MATERIAL SUPPLIED
......

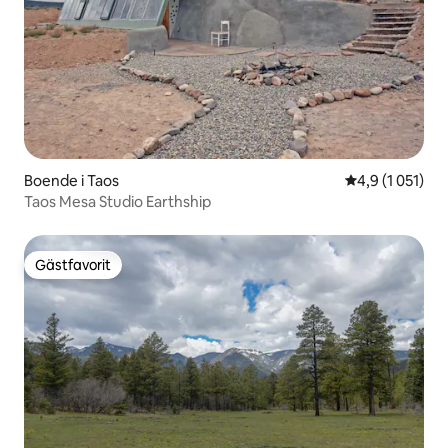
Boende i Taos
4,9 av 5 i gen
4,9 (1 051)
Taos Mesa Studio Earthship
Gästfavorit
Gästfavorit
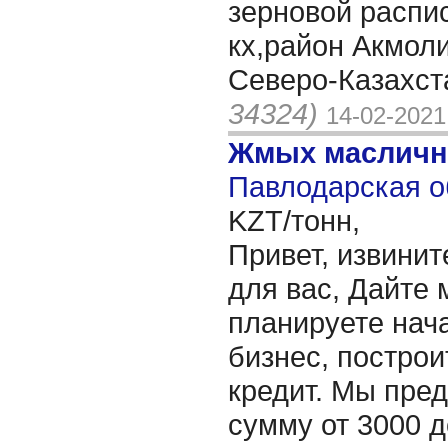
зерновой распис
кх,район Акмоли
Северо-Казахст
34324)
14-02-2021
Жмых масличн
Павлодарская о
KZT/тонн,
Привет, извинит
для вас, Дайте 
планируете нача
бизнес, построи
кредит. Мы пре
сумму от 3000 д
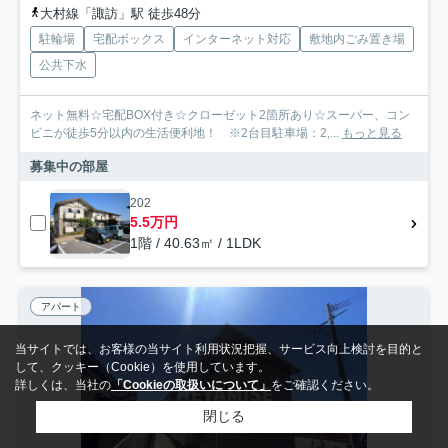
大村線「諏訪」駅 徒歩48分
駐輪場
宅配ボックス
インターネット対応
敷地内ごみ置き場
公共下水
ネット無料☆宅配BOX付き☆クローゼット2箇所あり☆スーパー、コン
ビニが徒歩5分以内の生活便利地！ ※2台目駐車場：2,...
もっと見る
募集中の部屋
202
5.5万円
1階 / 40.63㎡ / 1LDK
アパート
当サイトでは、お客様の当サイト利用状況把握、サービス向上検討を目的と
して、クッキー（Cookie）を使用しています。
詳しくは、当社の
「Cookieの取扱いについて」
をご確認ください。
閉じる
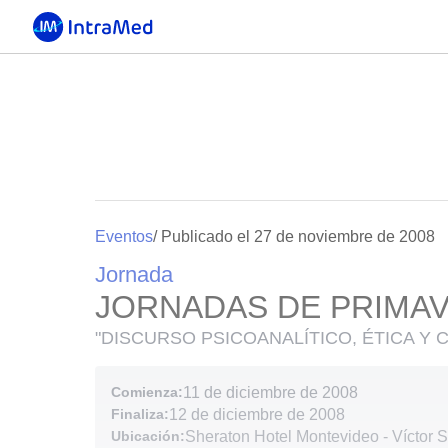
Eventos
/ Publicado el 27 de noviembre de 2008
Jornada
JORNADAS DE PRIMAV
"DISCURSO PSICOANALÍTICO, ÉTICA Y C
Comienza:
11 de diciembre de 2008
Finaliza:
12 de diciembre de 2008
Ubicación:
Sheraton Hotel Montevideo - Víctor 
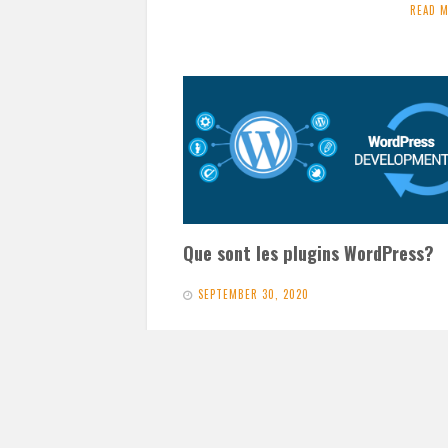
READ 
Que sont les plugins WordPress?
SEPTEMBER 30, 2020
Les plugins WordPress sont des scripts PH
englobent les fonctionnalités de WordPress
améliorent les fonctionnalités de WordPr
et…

......

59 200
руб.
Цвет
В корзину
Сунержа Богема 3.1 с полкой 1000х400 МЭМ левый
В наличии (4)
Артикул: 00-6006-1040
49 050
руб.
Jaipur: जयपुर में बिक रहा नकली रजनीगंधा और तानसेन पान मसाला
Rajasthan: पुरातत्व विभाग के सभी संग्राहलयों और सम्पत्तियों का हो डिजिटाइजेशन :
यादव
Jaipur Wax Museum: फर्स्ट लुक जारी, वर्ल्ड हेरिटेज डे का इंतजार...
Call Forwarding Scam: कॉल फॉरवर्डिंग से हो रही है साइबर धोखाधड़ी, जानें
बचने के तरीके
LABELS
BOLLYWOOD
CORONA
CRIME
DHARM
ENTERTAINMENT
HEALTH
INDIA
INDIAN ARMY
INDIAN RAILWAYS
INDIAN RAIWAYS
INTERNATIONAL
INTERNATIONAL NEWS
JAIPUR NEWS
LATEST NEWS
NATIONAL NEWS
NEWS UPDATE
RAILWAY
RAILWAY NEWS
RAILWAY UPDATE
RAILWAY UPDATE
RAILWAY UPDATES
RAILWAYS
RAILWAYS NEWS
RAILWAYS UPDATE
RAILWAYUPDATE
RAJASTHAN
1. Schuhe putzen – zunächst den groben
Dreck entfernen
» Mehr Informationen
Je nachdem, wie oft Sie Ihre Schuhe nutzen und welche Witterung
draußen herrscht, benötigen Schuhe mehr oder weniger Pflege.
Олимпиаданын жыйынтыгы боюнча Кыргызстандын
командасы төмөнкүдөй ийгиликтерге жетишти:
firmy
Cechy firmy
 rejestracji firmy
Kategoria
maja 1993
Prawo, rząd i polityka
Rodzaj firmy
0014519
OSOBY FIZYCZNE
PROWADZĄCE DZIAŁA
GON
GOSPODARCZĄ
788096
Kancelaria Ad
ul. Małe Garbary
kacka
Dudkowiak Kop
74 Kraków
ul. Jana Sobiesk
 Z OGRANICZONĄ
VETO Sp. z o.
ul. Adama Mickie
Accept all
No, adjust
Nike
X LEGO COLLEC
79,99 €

......

EXERCISE DIRECTIONS
Leaving each picture behind, please give again exactly the lines above from the one with "Boende i Taos" through the one with "当サイトでは、お客様の当サイト利用状況把握、サービス向上検討を目的と", both included, and no others.

WRITTEN ANSWER
Boende i Taos
4,9 av 5 i gen
4,9 (1 051)
Taos Mesa Studio Earthship
Gästfavorit
Gästfavorit
зерновой распис
кх,район Акмоли
Северо-Казахст
34324)
14-02-2021
Жмых масличн
Павлодарская о
KZT/тонн,
Привет, извинит
для вас, Дайте 
планируете нача
бизнес, построи
кредит. Мы пре
сумму от 3000 д
大村線「諏訪」駅 徒歩48分
駐輪場
宅配ボックス
インターネット対応
敷地内ごみ置き場
公共下水
ネット無料☆宅配BOX付き☆クローゼット2箇所あり☆スーパー、コン
ビニが徒歩5分以内の生活便利地！ ※2台目駐車場：2,...
もっと見る
募集中の部屋
202
5.5万円
1階 / 40.63㎡ / 1LDK
アパート
当サイトでは、お客様の当サイト利用状況把握、サービス向上検討を目的と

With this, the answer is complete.